Serving: This casserole is a complete meal, but you can serve it with a side of crusty bread or a green vegetable like green beans or sautéed spinach.
Storage: Leftovers can be stored in an airtight container in the refrigerator for up to 3 days. Reheat in the microwave or oven until warmed through.
Variants:
Add More Vegetables: You can add additional vegetables like carrots, bell peppers, or peas to the casserole for extra color and nutrients.
Make It Spicy: Add a pinch of red pepper flakes or some diced jalapeños to the sauce for a little heat.
Cheese Variations: Swap the cheddar cheese for mozzarella, Gouda, or even pepper jack for a different flavor profile.
FAQ:
Can I use cooked quinoa or cauliflower rice instead of regular rice?

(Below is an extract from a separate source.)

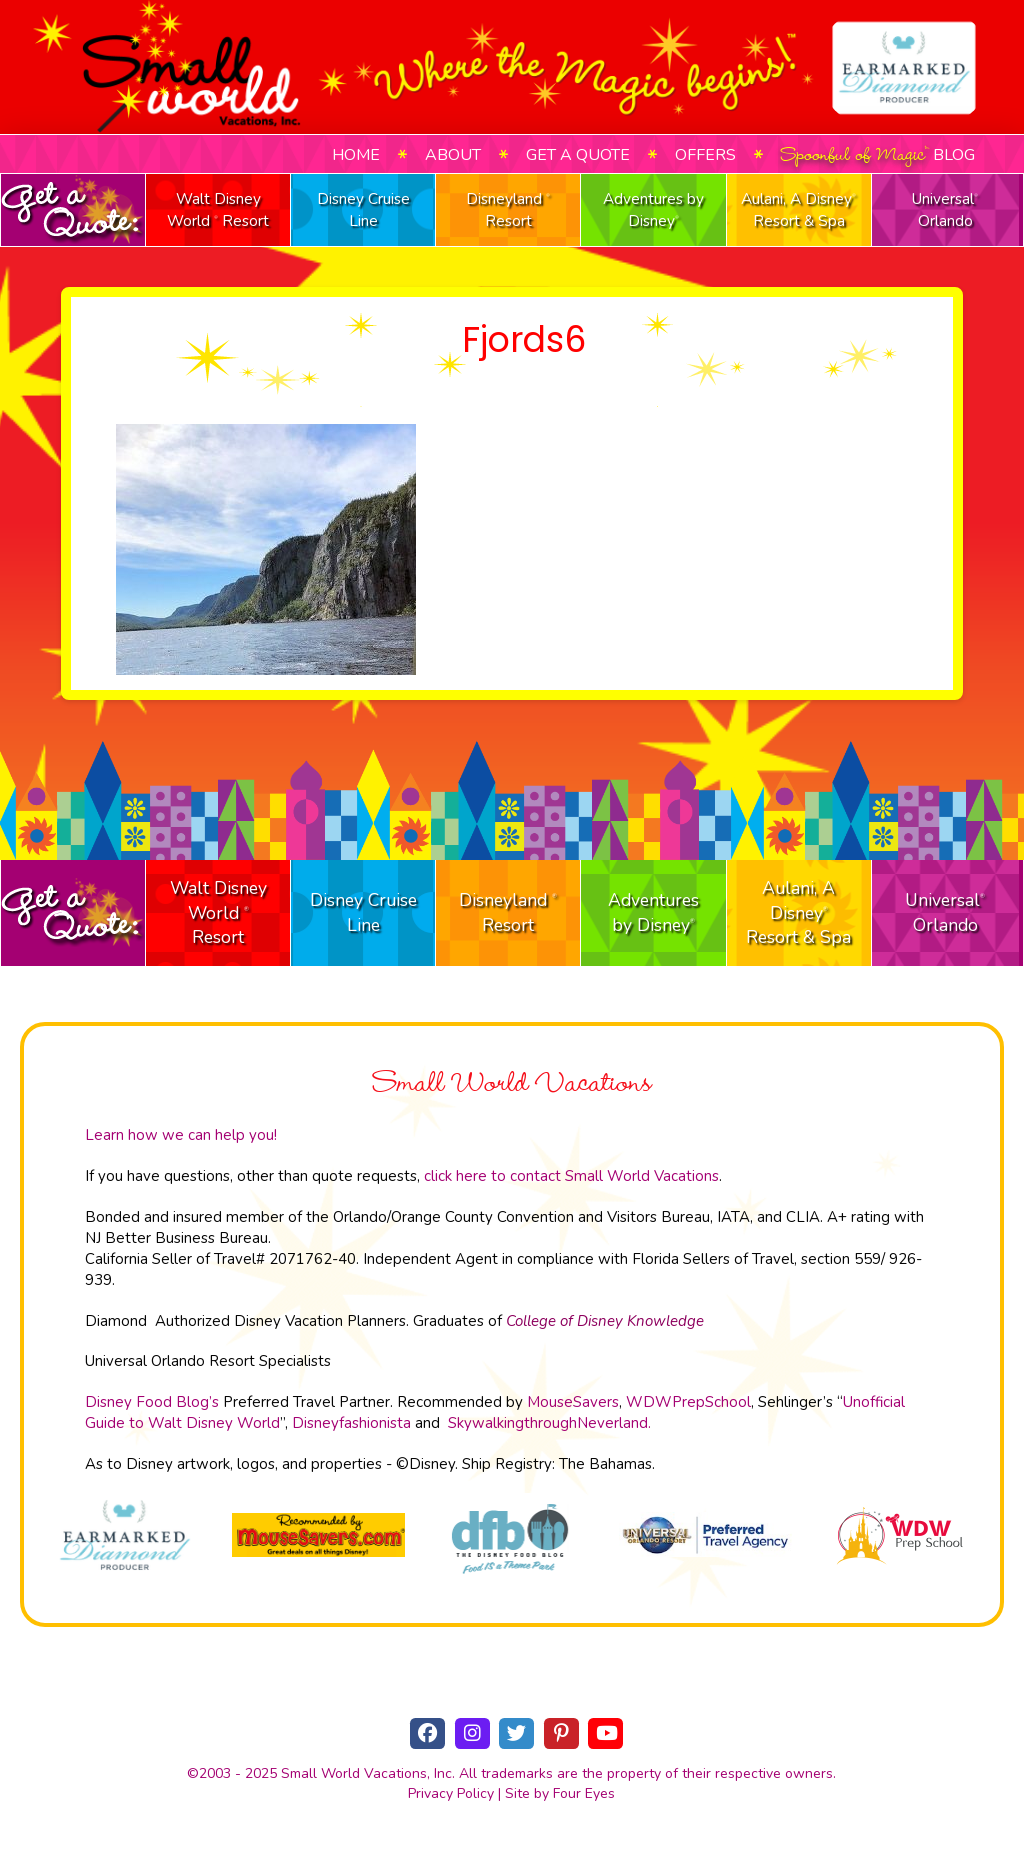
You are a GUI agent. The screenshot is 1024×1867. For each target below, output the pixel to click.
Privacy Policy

Yes! You can substitute the cooked rice with cooked quinoa for added protein or cauliflower rice for a lower-carb option.
Can I make this casserole ahead of time?
Absolutely! You can assemble the casserole ahead of time, cover it, and refrigerate it for up to 24 hours before baking. Just add a few extra minutes to the baking time if it’s cold from the fridge.
Can I use frozen broccoli?
Yes, frozen broccoli works well in this recipe. Just thaw it and drain any excess water before adding it to the casserole.
Can I freeze leftovers?
Yes, you can freeze the casserole for up to 3 months. Let it cool completely before wrapping it tightly in plastic wrap and aluminum foil. To reheat, bake it at 350°F (175°C) for 30-40 minutes.